Gary Vee called it the “$1.80 Strategy” for Instagram: leave your “two cents” on 90 posts a day, show up enough to matter. The principle is solid — the execution is dated.

Here’s the version that works across platforms:

  1. Pick your pond.
    X, LinkedIn, TikTok, YouTube, Reddit — doesn’t matter. Find where your buyers or peers actually hang out.
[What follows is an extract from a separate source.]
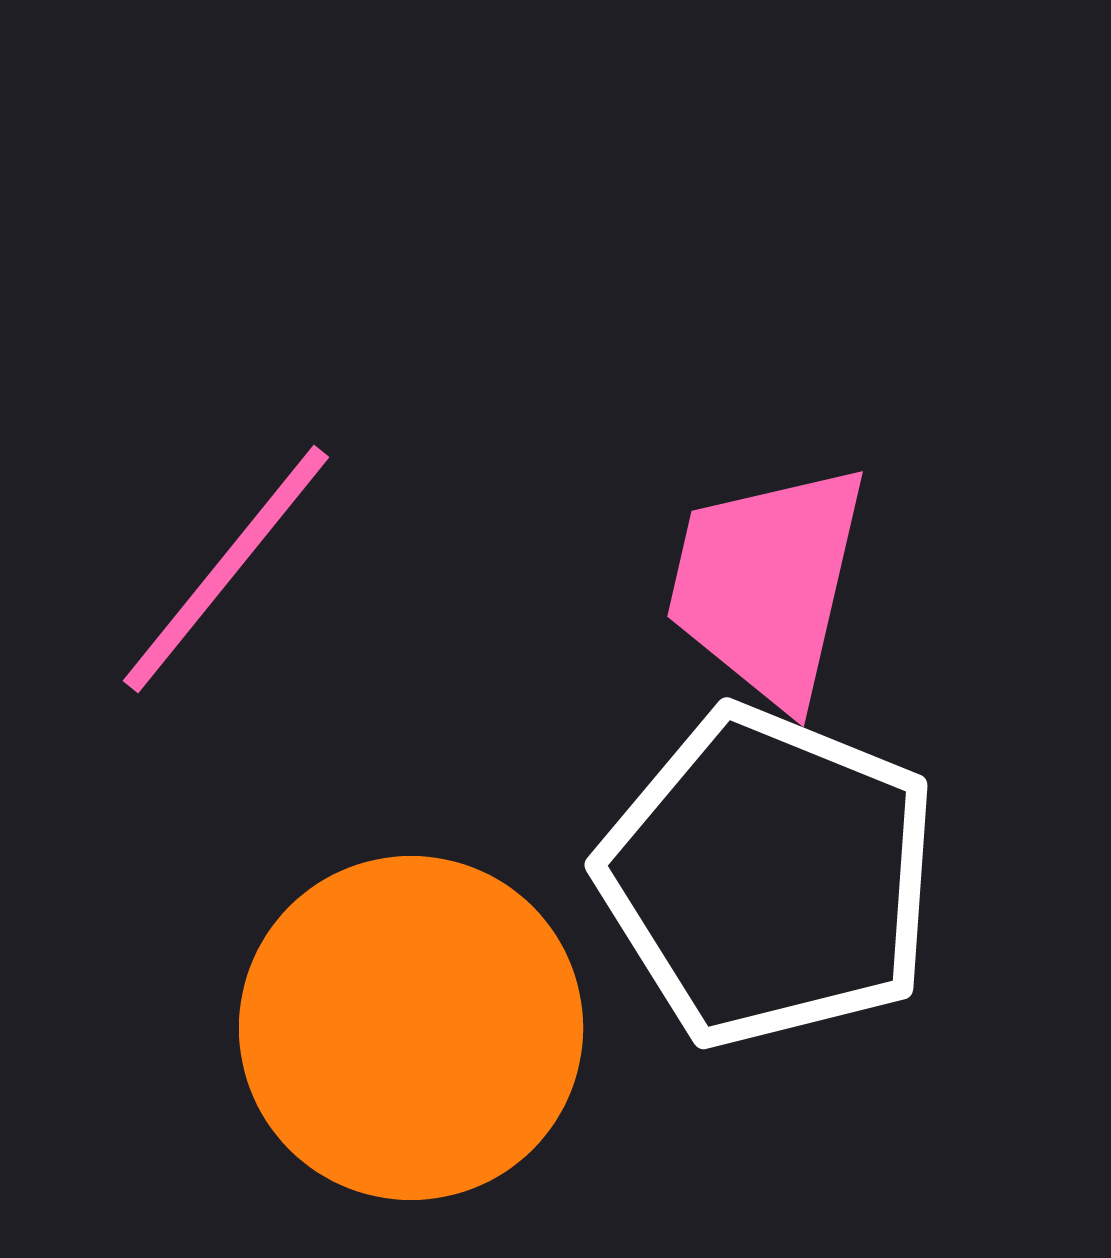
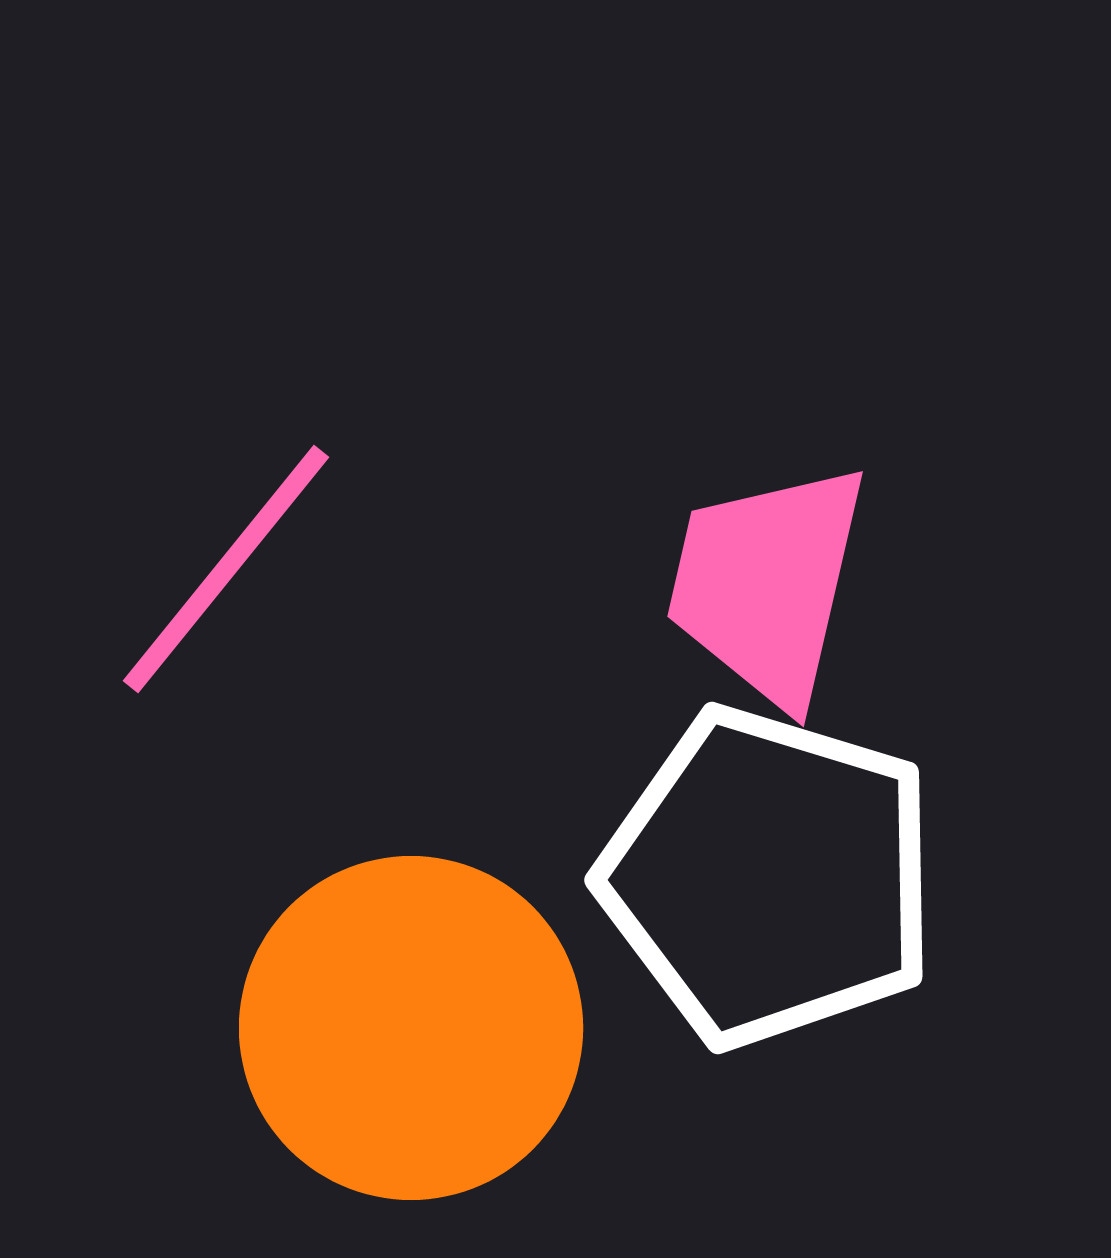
white pentagon: rotated 5 degrees counterclockwise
  2. Find the conversations.
    Forget hashtags. Algorithms surface what’s trending, what’s hot, what your network is amplifying. Scroll until you see posts that are getting traction in your space.

  3. Drop actual signal.
    Not “great post!” Not fire emojis. Add something that makes the thread better — an insight, a sharp one-liner, a clarifying question. Think “reply worth bookmarking.”

  4. Stack consistency, not volume.
    Ninety comments a day is performative. Ten thoughtful ones daily beats a hundred throwaways. You want people to notice your pattern, not tune you out.

  5. Track the doors it opens.
    The replies, follows, DMs, podcast invites, collabs — that’s the compounding interest. Don’t chase virality. Chase recognition.

The play: stop waiting for people to stumble on your content. Go seed your name where the attention already is. Drop cents until they add up to dollars.